Les AGn-3LC des glycérophospholipides favorisent l'activation de la voie de signalisation intracellulaire insulinique. Après la fixation des molécules d'insuline aux récepteurs suivie de leur autophosphorylation, les résidus tyrosine phosphorylés des récepteurs eux-mêmes

et subséquemment des substrats des récepteurs (IRS-1) vont offrir des sites d'ancrage pour d'autres molécules de la voie insulinique. Une étude effectuée chez des bouvillons a révélé qu'un enrichissement des membranes des muscles squelettiques en AGn-3LC par une infusion abomasale d'huile de menhaden a mené à une augmentation d'activation d'Akt de 141 %, de mTOR de 474 %, de S6K1 de 209 % et une tendance pour l'augmentation de la 4E-BP1 de 130 % (Gingras et coll., 2007).
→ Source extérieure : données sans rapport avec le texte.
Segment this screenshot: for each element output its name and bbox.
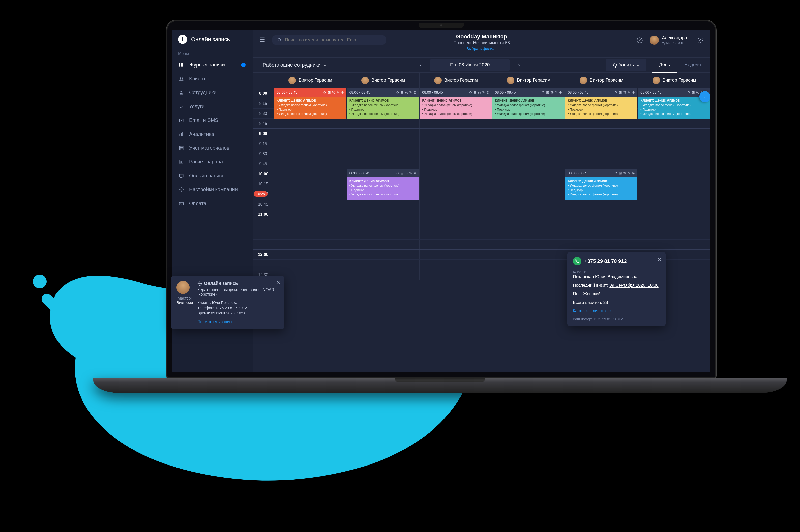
sidebar-item-0[interactable]: Журнал записи [172, 58, 253, 72]
staff-column-header[interactable]: Виктор Герасим [492, 73, 565, 88]
calendar-slot[interactable] [492, 229, 565, 239]
staff-column-header[interactable]: Виктор Герасим [638, 73, 710, 88]
calendar-slot[interactable] [638, 209, 710, 219]
branch-selector[interactable]: Выбрать филиал [453, 46, 510, 51]
calendar-slot[interactable] [492, 199, 565, 209]
calendar-slot[interactable] [638, 240, 710, 249]
staff-filter[interactable]: Работающие сотрудники⌄ [255, 62, 334, 68]
calendar-slot[interactable] [419, 240, 492, 249]
calendar-slot[interactable] [638, 129, 710, 138]
calendar-slot[interactable] [419, 119, 492, 129]
user-menu[interactable]: Александра ⌄ Администратор [650, 35, 691, 44]
calendar-slot[interactable] [565, 149, 638, 159]
date-picker[interactable]: Пн, 08 Июня 2020 [430, 59, 510, 71]
staff-column-header[interactable]: Виктор Герасим [274, 73, 347, 88]
calendar-slot[interactable] [274, 199, 347, 209]
sidebar-item-8[interactable]: Онлайн запись [172, 169, 253, 183]
calendar-slot[interactable] [638, 229, 710, 239]
calendar-slot[interactable] [565, 240, 638, 249]
view-tab-day[interactable]: День [652, 57, 677, 73]
appointment[interactable]: 08:00 - 08:45⟳⊞%✎⊗Клиент: Денис АгимовУк… [638, 88, 710, 119]
client-card-link[interactable]: Карточка клиента → [573, 308, 612, 313]
calendar-slot[interactable] [492, 119, 565, 129]
calendar-slot[interactable] [274, 139, 347, 149]
calendar-slot[interactable] [492, 270, 565, 280]
calendar-slot[interactable] [419, 260, 492, 269]
appointment-body[interactable]: Клиент: Денис АгимовУкладка волос феном … [347, 177, 419, 200]
calendar-slot[interactable] [419, 139, 492, 149]
appointment[interactable]: 08:00 - 08:45⟳⊞%✎⊗Клиент: Денис АгимовУк… [565, 88, 638, 119]
appointment-header[interactable]: 08:00 - 08:45⟳⊞%✎⊗ [274, 88, 346, 97]
sidebar-item-7[interactable]: Расчет зарплат [172, 155, 253, 169]
calendar-slot[interactable] [347, 139, 420, 149]
calendar-slot[interactable] [419, 149, 492, 159]
calendar-slot[interactable] [638, 199, 710, 209]
sidebar-item-4[interactable]: Email и SMS [172, 113, 253, 127]
calendar-slot[interactable] [638, 159, 710, 169]
appointment[interactable]: 08:00 - 08:45⟳⊞%✎⊗Клиент: Денис АгимовУк… [347, 88, 420, 119]
appointment-header[interactable]: 08:00 - 08:45⟳⊞%✎⊗ [492, 88, 565, 97]
calendar-slot[interactable] [492, 250, 565, 260]
calendar-slot[interactable] [492, 149, 565, 159]
sidebar-item-3[interactable]: Услуги [172, 99, 253, 113]
appointment[interactable]: 08:00 - 08:45⟳⊞%✎⊗Клиент: Денис АгимовУк… [419, 88, 492, 119]
calendar-slot[interactable] [565, 129, 638, 138]
calendar-slot[interactable] [419, 129, 492, 138]
sidebar-item-9[interactable]: Настройки компании [172, 183, 253, 196]
calendar-slot[interactable] [638, 149, 710, 159]
hamburger-icon[interactable]: ☰ [260, 36, 265, 43]
calendar-slot[interactable] [565, 229, 638, 239]
calendar-slot[interactable] [347, 260, 420, 269]
calendar-slot[interactable] [492, 260, 565, 269]
appointment[interactable]: 08:00 - 08:45⟳⊞%✎⊗Клиент: Денис АгимовУк… [274, 88, 347, 119]
calendar-slot[interactable] [274, 260, 347, 269]
appointment[interactable]: 08:00 - 08:45⟳⊞%✎⊗Клиент: Денис АгимовУк… [565, 169, 638, 200]
staff-column-header[interactable]: Виктор Герасим [347, 73, 420, 88]
calendar-slot[interactable] [274, 159, 347, 169]
calendar-slot[interactable] [347, 199, 420, 209]
appointment-body[interactable]: Клиент: Денис АгимовУкладка волос феном … [347, 97, 419, 119]
calendar-slot[interactable] [419, 220, 492, 229]
sidebar-item-6[interactable]: Учет материалов [172, 141, 253, 155]
calendar-slot[interactable] [274, 270, 347, 280]
calendar-slot[interactable] [274, 149, 347, 159]
calendar-slot[interactable] [492, 159, 565, 169]
sidebar-item-1[interactable]: Клиенты [172, 72, 253, 86]
brand[interactable]: I Онлайн запись [172, 30, 253, 49]
appointment-body[interactable]: Клиент: Денис АгимовУкладка волос феном … [420, 97, 492, 119]
calendar-slot[interactable] [347, 129, 420, 138]
scroll-right-button[interactable]: › [699, 91, 710, 102]
calendar-slot[interactable] [492, 129, 565, 138]
notification-icon[interactable] [636, 36, 643, 44]
calendar-slot[interactable] [419, 159, 492, 169]
calendar-slot[interactable] [492, 240, 565, 249]
calendar-slot[interactable] [274, 250, 347, 260]
appointment-header[interactable]: 08:00 - 08:45⟳⊞%✎⊗ [347, 169, 419, 177]
calendar-slot[interactable] [274, 240, 347, 249]
calendar-slot[interactable] [274, 129, 347, 138]
staff-column-header[interactable]: Виктор Герасим [565, 73, 638, 88]
appointment-header[interactable]: 08:00 - 08:45⟳⊞%✎⊗ [420, 88, 492, 97]
calendar-slot[interactable] [274, 119, 347, 129]
calendar-slot[interactable] [492, 220, 565, 229]
calendar-slot[interactable] [274, 229, 347, 239]
calendar-slot[interactable] [638, 220, 710, 229]
calendar-slot[interactable] [565, 209, 638, 219]
appointment[interactable]: 08:00 - 08:45⟳⊞%✎⊗Клиент: Денис АгимовУк… [492, 88, 565, 119]
appointment-body[interactable]: Клиент: Денис АгимовУкладка волос феном … [638, 97, 710, 119]
calendar-slot[interactable] [347, 209, 420, 219]
close-icon[interactable]: ✕ [276, 279, 280, 286]
calendar-slot[interactable] [419, 209, 492, 219]
appointment-body[interactable]: Клиент: Денис АгимовУкладка волос феном … [565, 177, 638, 200]
calendar-slot[interactable] [347, 149, 420, 159]
calendar-slot[interactable] [347, 270, 420, 280]
appointment-body[interactable]: Клиент: Денис АгимовУкладка волос феном … [565, 97, 638, 119]
calendar-slot[interactable] [638, 119, 710, 129]
calendar-slot[interactable] [347, 119, 420, 129]
appointment-header[interactable]: 08:00 - 08:45⟳⊞%✎⊗ [565, 88, 638, 97]
appointment[interactable]: 08:00 - 08:45⟳⊞%✎⊗Клиент: Денис АгимовУк… [347, 169, 420, 200]
calendar-slot[interactable] [565, 159, 638, 169]
search-box[interactable] [272, 35, 386, 45]
calendar-slot[interactable] [419, 199, 492, 209]
calendar-slot[interactable] [565, 199, 638, 209]
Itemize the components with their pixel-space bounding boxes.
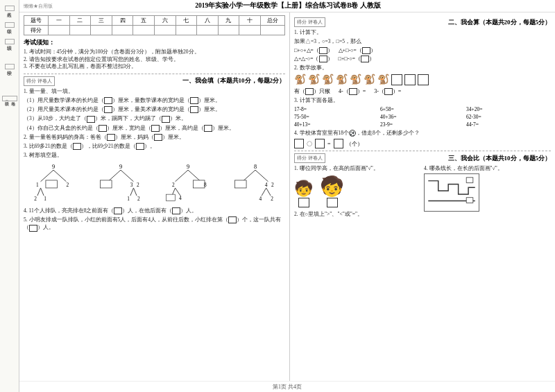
tree-3: 9 2 8 4 — [160, 162, 216, 204]
student-a-checkbox[interactable] — [298, 198, 309, 207]
answer-box-3[interactable] — [334, 139, 343, 148]
answer-box-1[interactable] — [294, 139, 304, 148]
arith-5: 40+36= — [380, 114, 465, 120]
monkey-count[interactable] — [305, 88, 314, 95]
svg-text:9: 9 — [52, 164, 55, 170]
compare-right: 4. 哪条线长，在长的后面画"√"。 — [424, 164, 551, 220]
svg-text:1: 1 — [127, 196, 130, 202]
svg-text:1: 1 — [36, 182, 39, 188]
score-6[interactable] — [154, 26, 176, 35]
monkey-7: 🐒 — [377, 74, 389, 85]
monkey-1: 🐒 — [294, 74, 306, 85]
blank-q4-2[interactable] — [172, 207, 180, 214]
unit-label: （个） — [346, 140, 363, 148]
arith-4: 75-50= — [294, 114, 379, 120]
ans-4[interactable] — [361, 56, 369, 62]
table-header-10: 十 — [239, 16, 261, 26]
trees-container: 9 1 2 2 1 — [24, 162, 285, 204]
monkey-3: 🐒 — [322, 74, 334, 85]
blank-q4-1[interactable] — [114, 207, 122, 214]
margin-label-class: 班级 — [5, 39, 15, 44]
score-9[interactable] — [218, 26, 239, 35]
compare-q2: 2. 在○里填上">"、"<"或"="。 — [294, 210, 421, 218]
divider-1 — [24, 74, 285, 74]
q1-4: （4）你自己文具盒的长约是（）厘米，宽约是（）厘米，高约是（）厘米。 — [24, 124, 285, 132]
table-header-8: 八 — [197, 16, 219, 26]
ans-2[interactable] — [362, 47, 370, 54]
svg-line-17 — [134, 188, 137, 196]
animals-result: 有（）只猴 4-（）= 3-（）= — [294, 87, 551, 95]
note-2: 2. 请告知按要求在试卷的指定位置填写您的姓名、班级、学号。 — [24, 56, 285, 64]
ball-icon: ⚽ — [349, 130, 356, 137]
score-1[interactable] — [49, 26, 70, 35]
section1-score: 得分 评卷人 — [24, 76, 55, 86]
ans-3[interactable] — [319, 56, 327, 62]
expr-1: □+○+△=（） — [294, 47, 333, 54]
monkey-6: 🐒 — [364, 74, 375, 85]
blank-q5-1[interactable] — [228, 216, 237, 223]
blank-2-2[interactable] — [190, 106, 198, 113]
svg-text:2: 2 — [67, 182, 69, 188]
score-8[interactable] — [197, 26, 219, 35]
page-footer: 第1页 共4页 — [19, 381, 555, 392]
score-5[interactable] — [133, 26, 155, 35]
blank-more[interactable] — [73, 143, 81, 150]
blank-mom[interactable] — [154, 134, 162, 141]
left-margin: 姓名 年级 班级 学校 考场（班级） — [0, 0, 19, 392]
svg-rect-24 — [193, 180, 205, 188]
blank-1-2[interactable] — [190, 97, 198, 104]
svg-text:1: 1 — [44, 196, 47, 202]
q5-line: 5. 小明友排成一队排队，小红的前面有5人，后面有4人，从前往后数，小红排在第（… — [24, 216, 285, 232]
section3-header: 得分 评卷人 三、我会比（本题共10分，每题5分） — [294, 153, 551, 163]
monkey-box-1 — [391, 74, 402, 85]
student-b-checkbox[interactable] — [327, 198, 338, 207]
ans-1[interactable] — [319, 47, 327, 54]
eq-sign: = — [327, 141, 331, 147]
svg-line-31 — [242, 170, 255, 182]
blank-2-1[interactable] — [104, 106, 112, 113]
blank-less[interactable] — [136, 143, 144, 150]
score-7[interactable] — [176, 26, 197, 35]
blank-4-1[interactable] — [99, 125, 107, 132]
section2-title: 二、我会算（本题共20分，每题5分） — [448, 18, 552, 27]
answer-box-2[interactable] — [315, 139, 325, 148]
blank-3-1[interactable] — [87, 116, 95, 123]
blank-1-1[interactable] — [104, 97, 112, 104]
student-figures: 🧒 🧒 — [294, 175, 421, 207]
blank-q5-2[interactable] — [29, 225, 37, 232]
svg-line-7 — [41, 188, 44, 196]
margin-label-name: 姓名 — [5, 6, 15, 11]
svg-rect-40 — [466, 178, 473, 183]
score-2[interactable] — [69, 26, 91, 35]
blank-dad[interactable] — [107, 134, 115, 141]
monkey-ans-2[interactable] — [384, 88, 393, 95]
columns: 题号 一 二 三 四 五 六 七 八 九 十 总分 得分 — [19, 12, 555, 381]
monkey-box-2 — [404, 74, 416, 85]
svg-rect-33 — [234, 180, 246, 188]
student-b: 🧒 — [320, 175, 344, 207]
svg-text:4: 4 — [259, 196, 262, 202]
score-4[interactable] — [112, 26, 133, 35]
score-3[interactable] — [91, 26, 112, 35]
arith-9: 44-7= — [466, 121, 551, 128]
blank-4-2[interactable] — [151, 125, 160, 132]
q1-intro: 1. 量一量、填一填。 — [24, 87, 285, 95]
svg-text:9: 9 — [187, 164, 189, 170]
expr-4: □+□-○=（） — [339, 56, 375, 62]
calc-grid: 17-8= 6+58= 34+20= 75-50= 40+36= 62-30= … — [294, 106, 551, 128]
margin-label-grade: 年级 — [5, 22, 15, 28]
monkey-ans-1[interactable] — [349, 88, 357, 95]
calc-row2: △+△-○=（） □+□-○=（） — [294, 56, 551, 62]
svg-text:4: 4 — [264, 182, 267, 188]
score-label: 得分 — [24, 26, 49, 35]
table-header-4: 四 — [112, 16, 133, 26]
score-total[interactable] — [260, 26, 284, 35]
arith-8: 23-9= — [380, 121, 465, 128]
blank-3-2[interactable] — [162, 116, 170, 123]
svg-line-1 — [41, 170, 53, 182]
blank-4-3[interactable] — [204, 125, 212, 132]
margin-label-school: 学校 — [5, 64, 15, 69]
score-10[interactable] — [239, 26, 261, 35]
calc-row1: □+○+△=（） △+□-○=（） — [294, 47, 551, 54]
note-3: 3. 不要在试卷上乱写乱画，卷面不整洁扣3分。 — [24, 63, 285, 71]
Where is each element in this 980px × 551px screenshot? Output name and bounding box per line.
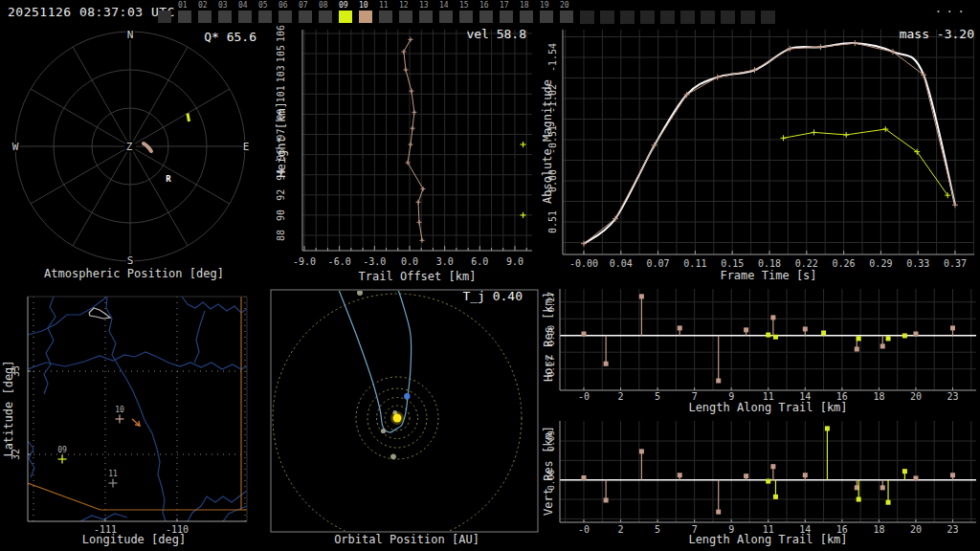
svg-text:0.29: 0.29: [869, 258, 892, 269]
svg-text:09: 09: [57, 446, 67, 454]
svg-text:6.0: 6.0: [471, 256, 488, 267]
frame-cell-trail6[interactable]: [701, 1, 721, 24]
frame-cell-lead0[interactable]: [158, 1, 178, 24]
frame-cell-trail0[interactable]: [580, 1, 600, 24]
svg-text:0.18: 0.18: [758, 258, 781, 269]
orbit-title: Orbital Position [AU]: [268, 533, 546, 546]
sky-plot: NSWEZR: [12, 29, 250, 267]
svg-text:9.0: 9.0: [506, 256, 523, 267]
svg-text:106: 106: [276, 25, 286, 42]
frame-cell-11[interactable]: 11: [379, 1, 399, 24]
svg-text:Z: Z: [126, 141, 133, 153]
svg-text:-6.0: -6.0: [328, 256, 351, 267]
svg-text:3.0: 3.0: [436, 256, 454, 267]
sky-title: Atmospheric Position [deg]: [0, 267, 268, 280]
overflow-menu-icon[interactable]: ···: [935, 4, 969, 18]
mag-xlabel: Frame Time [s]: [563, 269, 974, 282]
trail-annotation: vel 58.8: [302, 28, 526, 41]
orbit-plot: [271, 290, 538, 542]
svg-text:0.33: 0.33: [906, 258, 929, 269]
svg-text:11: 11: [108, 470, 118, 478]
frame-cell-trail9[interactable]: [761, 1, 781, 24]
svg-text:-9.0: -9.0: [293, 256, 316, 267]
svg-text:0.04: 0.04: [610, 258, 633, 269]
top-toolbar: 20251126 08:37:03 UTC 010203040506070809…: [0, 0, 980, 27]
meteor-analysis-dashboard: NSWEZR-9.0-6.0-3.00.03.06.09.01061051031…: [0, 0, 980, 551]
vert-res-xlabel: Length Along Trail [km]: [560, 533, 976, 546]
svg-text:R: R: [166, 174, 171, 184]
planet-earth: [404, 393, 410, 399]
frame-cell-08[interactable]: 08: [319, 1, 339, 24]
frame-cell-19[interactable]: 19: [540, 1, 560, 24]
frame-cell-04[interactable]: 04: [238, 1, 258, 24]
vert-res-ylabel: Vert Res [km]: [542, 375, 555, 551]
svg-text:0.11: 0.11: [683, 258, 706, 269]
frame-cell-14[interactable]: 14: [439, 1, 459, 24]
frame-cell-trail3[interactable]: [640, 1, 660, 24]
frame-cell-trail4[interactable]: [660, 1, 680, 24]
frame-cell-12[interactable]: 12: [399, 1, 419, 24]
utc-clock: 20251126 08:37:03 UTC: [8, 6, 175, 19]
frame-cell-09[interactable]: 09: [339, 1, 359, 24]
frame-cell-01[interactable]: 01: [178, 1, 198, 24]
frame-cell-trail8[interactable]: [741, 1, 761, 24]
sun-marker: [393, 414, 402, 423]
svg-text:W: W: [12, 141, 19, 153]
frame-cell-17[interactable]: 17: [500, 1, 520, 24]
svg-text:E: E: [243, 141, 250, 153]
svg-text:-3.0: -3.0: [363, 256, 386, 267]
svg-text:0.37: 0.37: [944, 258, 967, 269]
trail-ylabel: Height [km]: [275, 44, 288, 235]
trail-chart: -9.0-6.0-3.00.03.06.09.01061051031019997…: [276, 25, 532, 267]
planet-venus: [381, 429, 386, 433]
svg-text:10: 10: [115, 406, 124, 414]
frame-cell-06[interactable]: 06: [278, 1, 299, 24]
frame-cell-trail2[interactable]: [620, 1, 640, 24]
svg-text:-0.00: -0.00: [569, 258, 598, 269]
sky-annotation: Q* 65.6: [0, 31, 256, 44]
frame-cell-15[interactable]: 15: [459, 1, 479, 24]
frame-cell-03[interactable]: 03: [218, 1, 238, 24]
frame-cell-05[interactable]: 05: [258, 1, 278, 24]
trail-xlabel: Trail Offset [km]: [302, 270, 532, 283]
map-ylabel: Latitude [deg]: [2, 313, 15, 504]
frame-cell-13[interactable]: 13: [419, 1, 439, 24]
orbit-annotation: T_j 0.40: [283, 290, 523, 303]
mag-annotation: mass -3.20: [725, 28, 974, 41]
horz-res-xlabel: Length Along Trail [km]: [560, 401, 976, 414]
frame-cell-10[interactable]: 10: [359, 1, 379, 24]
frame-cell-20[interactable]: 20: [560, 1, 580, 24]
frame-cell-07[interactable]: 07: [299, 1, 319, 24]
planet-mars: [390, 453, 396, 459]
magnitude-chart: -0.000.040.070.110.150.180.220.260.290.3…: [547, 30, 974, 269]
horz-residuals-chart: -025791114161820230.270.00-0.27: [546, 289, 976, 402]
vert-residuals-chart: -025791114161820230.090.00: [546, 421, 976, 535]
frame-cell-trail5[interactable]: [680, 1, 701, 24]
frame-selector-strip: 0102030405060708091011121314151617181920: [158, 1, 781, 24]
frame-cell-trail7[interactable]: [721, 1, 741, 24]
svg-text:0.22: 0.22: [795, 258, 818, 269]
svg-text:S: S: [127, 254, 134, 267]
frame-cell-16[interactable]: 16: [479, 1, 500, 24]
svg-text:0.07: 0.07: [647, 258, 670, 269]
svg-text:0.26: 0.26: [833, 258, 856, 269]
frame-cell-trail1[interactable]: [600, 1, 620, 24]
frame-cell-02[interactable]: 02: [198, 1, 218, 24]
map-plot: -111-1103332091011: [11, 297, 247, 535]
svg-text:0.15: 0.15: [721, 258, 744, 269]
frame-cell-18[interactable]: 18: [520, 1, 540, 24]
mag-ylabel: Absolute Magnitude: [541, 46, 554, 237]
svg-text:0.0: 0.0: [401, 256, 418, 267]
map-xlabel: Longitude [deg]: [19, 533, 249, 546]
De plus, une tendance à l'expression accrue du transporteur de glucose GLUT4 (133 %) a été observée. Une étude a été effectuée chez des rats ayant consommé une ration riche en gras (58 % de l'énergie ingérée) enrichie ou non en AGn-3LC. Bien que l'abondance des récepteurs de l'insuline dans les membranes des muscles squelettiques soit demeurée stable avec la ration riche en n-3, cette diète a permis de prévenir une diminution de la phosphorylation du résidu tyrosine du récepteur de l'insuline et du IRS-1, ainsi qu'une diminution de l'activité de la PI3K en comparaison à la diète témoin (Taouis et coll., 2002).